= Remigius of Lyon =

Remigius (died October 28, 875) was archbishop of Lyon.

He worked closely with his predecessor, Archbishop Amulo of Lyons, before his elevation to the episcopate on March 31, 852. He played a prominent part in French ecclesiastical history. He was Archicapellanus from 855 to 863, which was a position of influence.

He figures among the leading members of several synods, and presided over the Synod of Valence in 855. He participated in the predestination controversy which had been precipitated on the church by Gottschalk, whom, like some other leaders, he defended. This brought him up against the still more powerful Hincmar of Reims, who, in the Synod of Chiersy held in 853, got the endorsement of his four chapters on predestination. But these the synod of Valence refused to ratify and, on the contrary, passed six canons against Hincmar's position, and they were reaffirmed by the Synod of Langres in 859, which was proof of Remigius' influence. In the national Synod of Savonières which immediately followed, Remigius presented these canons to Charles the Bald.

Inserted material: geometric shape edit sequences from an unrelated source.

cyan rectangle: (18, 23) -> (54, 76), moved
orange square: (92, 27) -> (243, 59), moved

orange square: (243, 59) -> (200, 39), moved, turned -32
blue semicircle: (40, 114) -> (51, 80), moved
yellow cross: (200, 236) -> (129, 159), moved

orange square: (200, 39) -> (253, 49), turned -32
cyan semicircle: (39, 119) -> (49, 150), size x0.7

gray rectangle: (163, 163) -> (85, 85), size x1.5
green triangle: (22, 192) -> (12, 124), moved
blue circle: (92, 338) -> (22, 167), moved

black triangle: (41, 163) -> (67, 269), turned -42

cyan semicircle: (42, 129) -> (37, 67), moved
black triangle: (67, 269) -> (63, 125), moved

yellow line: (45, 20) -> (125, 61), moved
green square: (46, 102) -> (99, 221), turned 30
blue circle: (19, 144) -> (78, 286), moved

When Remigius came into his rule he found that certain sources of revenue which he thought properly belonged to his diocese had been taken from it. He set about regaining this lost revenue, and brilliantly succeeded. For these and other services his grateful people canonized him.

Various writings have been attributed to him, but he does not seem to have been a writer and the attributions are probably false.